36-402, Spring 2019, Section A

12 February 2019

An example: Let’s predict the stock market!

# Load some data
  # Loads as a time-series structure which we'll undo in a moment
require(pdfetch)
sp <- pdfetch_YAHOO("SPY", fields="adjclose",
  from=as.Date("1993-02-09"), to=as.Date("2019-02-09"))
# Compute log returns for each day
  # as.numeric() gets rid of the time-series structure
sp <- as.numeric(diff(log(sp)))
# need to drop the initial NA which makes difficulties later
sp <- sp[-1]
# Make into a two-column data frame, one column for day $t$, other for day $t+1$
  # So columns should have all but the last entry in sp vs. all but the first
sp.df <- data.frame(Today=head(sp,-1), Tomorrow=tail(sp,-1))
# Fit a linear model, see the coefficients
sp.lm <- lm(Tomorrow ~ Today, data=sp.df)
coefficients(sp.lm)
##   (Intercept)         Today 
##  0.0003705107 -0.0598583227
# Plot tomorrow versus today
plot(Tomorrow ~ Today, data=sp.df, pch=19, col="darkgrey")
# Add a nice horizontal line
abline(h=0,lty=3)
# And the estimated model
abline(sp.lm,lwd=2)

Let’s try putting some error bars on this, with bootstrapping

What’s going on in bootstrapping?

We want to get the distribution of \(\tau(X)\) when \(X \sim P\) by simulating \(\tilde{X} \sim \hat{P}\), and calculating \(\tau(\tilde{X})\) repeatedly

Three parts to every bootstrapping exercise

  1. A way to simulate \(\hat{P}\) to get \(\tilde{X}\)
  2. A way to calculate \(\tau\) on \(\tilde{X}\)
  3. A way to summarize the distribution of \(\tau(\tilde{X})\)
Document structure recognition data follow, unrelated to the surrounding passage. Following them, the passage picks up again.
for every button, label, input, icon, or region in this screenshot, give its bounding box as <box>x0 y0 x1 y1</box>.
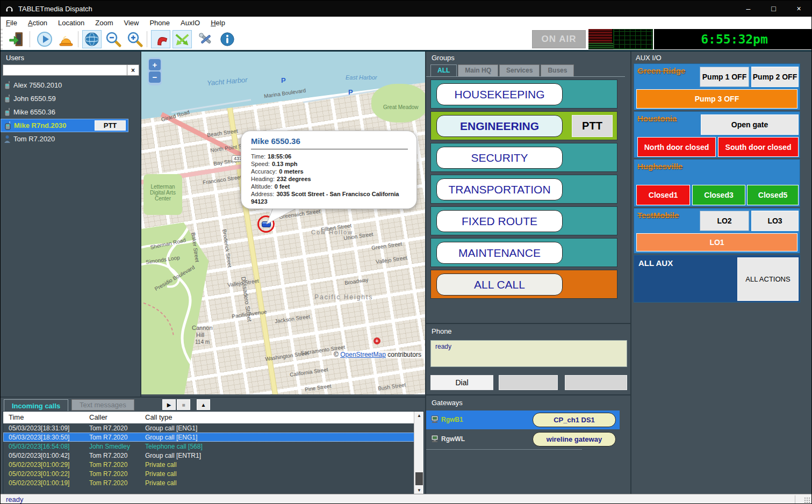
group-button-transportation[interactable]: TRANSPORTATION <box>436 178 563 200</box>
tab-incoming-calls[interactable]: Incoming calls <box>4 399 68 412</box>
gateway-channel-button[interactable]: wireline gateway <box>533 432 616 447</box>
site-label-hughesville: Hughesville <box>637 162 682 171</box>
zoom-in-button[interactable] <box>125 30 145 48</box>
lo1-button[interactable]: LO1 <box>636 233 797 251</box>
menu-auxio[interactable]: AuxIO <box>175 17 205 28</box>
info-button[interactable] <box>218 30 237 48</box>
clear-search-button[interactable]: × <box>127 64 139 76</box>
user-row-mike2-selected[interactable]: Mike R7nd.2030 PTT <box>1 119 128 132</box>
patch-tool-button[interactable] <box>173 30 192 48</box>
call-row[interactable]: 05/03/2023[16:54:08]John SmedleyTelephon… <box>3 442 414 451</box>
user-row-tom[interactable]: Tom R7.2020 <box>1 132 128 146</box>
popup-row-accuracy: Accuracy:0 meters <box>251 168 408 175</box>
menu-action[interactable]: Action <box>23 17 53 28</box>
menu-file[interactable]: File <box>1 17 23 28</box>
play-call-button[interactable]: ▶ <box>162 399 176 410</box>
group-button-security[interactable]: SECURITY <box>436 147 563 169</box>
map-zoom-out-button[interactable]: − <box>149 71 161 83</box>
start-monitor-button[interactable] <box>35 30 54 48</box>
osm-link[interactable]: OpenStreetMap <box>340 351 386 358</box>
status-text: ready <box>6 495 24 503</box>
groups-tab-all[interactable]: ALL <box>430 64 457 77</box>
scroll-down-arrow[interactable]: ▼ <box>414 486 424 494</box>
window-title: TABLETmedia Dispatch <box>18 5 92 13</box>
group-button-all-call[interactable]: ALL CALL <box>436 273 563 296</box>
minimize-button[interactable]: – <box>736 1 761 17</box>
north-door-button[interactable]: North door closed <box>637 137 716 157</box>
all-actions-button[interactable]: ALL ACTIONS <box>737 257 799 301</box>
gateway-row-rgwwl[interactable]: RgwWL wireline gateway <box>426 430 620 449</box>
user-row-john[interactable]: John 6550.59 <box>1 92 128 105</box>
users-search-input[interactable] <box>3 64 127 76</box>
map-zoom-in-button[interactable]: + <box>149 59 161 70</box>
tab-text-messages[interactable]: Text messages <box>71 399 134 411</box>
south-door-button[interactable]: South door closed <box>718 137 799 157</box>
closed3-button[interactable]: Closed3 <box>692 185 745 205</box>
gps-marker[interactable] <box>257 215 275 233</box>
gateway-channel-button[interactable]: CP_ch1 DS1 <box>533 413 616 427</box>
exit-button[interactable] <box>7 30 26 48</box>
phone-blank-button-2[interactable] <box>565 375 627 390</box>
scroll-up-arrow[interactable]: ▲ <box>414 412 424 420</box>
parking-marker: P <box>281 76 286 84</box>
menu-phone[interactable]: Phone <box>144 17 175 28</box>
col-time[interactable]: Time <box>9 413 24 421</box>
zoom-out-button[interactable] <box>104 30 123 48</box>
stop-call-button[interactable]: ■ <box>177 399 190 410</box>
menu-location[interactable]: Location <box>53 17 90 28</box>
gateway-icon <box>430 415 439 423</box>
resize-grip-icon[interactable] <box>804 497 810 503</box>
phone-tool-button[interactable] <box>151 30 170 48</box>
pump3-button[interactable]: Pump 3 OFF <box>636 89 797 109</box>
groups-tab-mainhq[interactable]: Main HQ <box>458 64 498 77</box>
groups-tab-services[interactable]: Services <box>499 64 540 77</box>
phone-blank-button-1[interactable] <box>499 375 558 390</box>
settings-button[interactable] <box>196 30 215 48</box>
calls-scrollbar[interactable]: ▲ ▼ <box>414 412 423 494</box>
call-row[interactable]: 05/03/2023[18:31:09]Tom R7.2020Group cal… <box>3 423 414 433</box>
groups-tab-buses[interactable]: Buses <box>541 64 574 77</box>
lo2-button[interactable]: LO2 <box>700 211 749 231</box>
maximize-button[interactable]: □ <box>761 1 786 17</box>
calls-table-header: Time Caller Call type <box>3 412 414 423</box>
call-row[interactable]: 05/02/2023[01:00:19]Tom R7.2020Private c… <box>3 478 414 487</box>
group-ptt-button[interactable]: PTT <box>572 115 613 137</box>
col-call-type[interactable]: Call type <box>145 413 173 421</box>
group-button-maintenance[interactable]: MAINTENANCE <box>436 242 563 264</box>
scroll-thumb[interactable] <box>415 472 423 485</box>
menu-view[interactable]: View <box>119 17 145 28</box>
map-label: Hill <box>196 332 204 338</box>
user-row-mike1[interactable]: Mike 6550.36 <box>1 105 128 119</box>
call-row-selected[interactable]: 05/03/2023[18:30:50]Tom R7.2020Group cal… <box>3 433 414 442</box>
group-button-engineering[interactable]: ENGINEERING <box>436 115 563 137</box>
pump2-button[interactable]: Pump 2 OFF <box>751 67 799 87</box>
map-popup: Mike 6550.36 Time:18:55:06 Speed:0.13 mp… <box>241 131 417 209</box>
group-button-housekeeping[interactable]: HOUSEKEEPING <box>436 83 563 105</box>
hospital-marker: + <box>373 337 380 344</box>
radio-icon <box>4 121 11 130</box>
dial-button[interactable]: Dial <box>430 375 493 390</box>
menu-help[interactable]: Help <box>205 17 231 28</box>
menu-zoom[interactable]: Zoom <box>90 17 118 28</box>
map-view[interactable]: Yacht Harbor East Harbor P P Marina Boul… <box>141 52 425 394</box>
map-attribution: © OpenStreetMap contributors <box>332 351 423 358</box>
close-button[interactable]: × <box>786 1 811 17</box>
aux-panel-title: AUX I/O <box>636 54 662 62</box>
group-button-fixed-route[interactable]: FIXED ROUTE <box>436 210 563 232</box>
phone-handset-icon <box>153 31 169 47</box>
closed1-button[interactable]: Closed1 <box>636 185 690 205</box>
pump1-button[interactable]: Pump 1 OFF <box>700 67 749 87</box>
closed5-button[interactable]: Closed5 <box>747 185 799 205</box>
move-up-button[interactable]: ▲ <box>197 399 210 410</box>
col-caller[interactable]: Caller <box>89 413 107 421</box>
user-ptt-button[interactable]: PTT <box>95 120 126 131</box>
lo3-button[interactable]: LO3 <box>751 211 799 231</box>
alert-button[interactable] <box>56 30 76 48</box>
call-row[interactable]: 05/02/2023[01:00:29]Tom R7.2020Private c… <box>3 460 414 469</box>
open-gate-button[interactable]: Open gate <box>701 114 799 135</box>
call-row[interactable]: 05/02/2023[01:00:22]Tom R7.2020Private c… <box>3 469 414 478</box>
map-toggle-button[interactable] <box>82 30 102 48</box>
call-row[interactable]: 05/02/2023[01:00:42]Tom R7.2020Group cal… <box>3 451 414 460</box>
user-row-alex[interactable]: Alex 7550.2010 <box>1 78 128 92</box>
gateway-row-rgwb1[interactable]: RgwB1 CP_ch1 DS1 <box>426 411 620 429</box>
Some functions for bootstrapping

bootstrap
## function (tboots, summarizer, ...) 
## {
##     summaries <- apply(tboots, 1, summarizer, ...)
##     return(t(summaries))
## }
## <bytecode: 0x7f97ce6e65c8>
rboot
## function (statistic, simulator, B) 
## {
##     tboots <- replicate(B, statistic(simulator()))
##     if (is.null(dim(tboots))) {
##         tboots <- array(tboots, dim = c(1, B))
##     }
##     return(tboots)
## }
## <bytecode: 0x7f97ce4ffd90>
bootstrap.se
## function (statistic, simulator, B) 
## {
##     bootstrap(rboot(statistic, simulator, B), summarizer = sd)
## }

Start with rboot

rboot
## function (statistic, simulator, B) 
## {
##     tboots <- replicate(B, statistic(simulator()))
##     if (is.null(dim(tboots))) {
##         tboots <- array(tboots, dim = c(1, B))
##     }
##     return(tboots)
## }
## <bytecode: 0x7f97ce4ffd90>

Simulate the linear model of stock returns

resample
## function (x) 
## {
##     sample(x, size = length(x), replace = TRUE)
## }
## <bytecode: 0x7f97cf185b10>
# After resample.residuals.penn in the textbook
resample.residuals.sp <- function() {
    new.frame <- sp.df
    new.Tomorrows <- fitted(sp.lm) + resample(residuals(sp.lm))
    new.frame$Tomorrow <- new.Tomorrows
    return(new.frame)
}

Example with that simulator

plot(Tomorrow ~ Today, data=sp.df, pch=19, col="darkgrey")

Example with that simulator

plot(Tomorrow ~ Today, data=sp.df, pch=19, col="darkgrey")
sim.1 <- resample.residuals.sp()
points(x=sim.1$Today, y=sim.1$Tomorrow, pch=19, col="orange", cex=0.5)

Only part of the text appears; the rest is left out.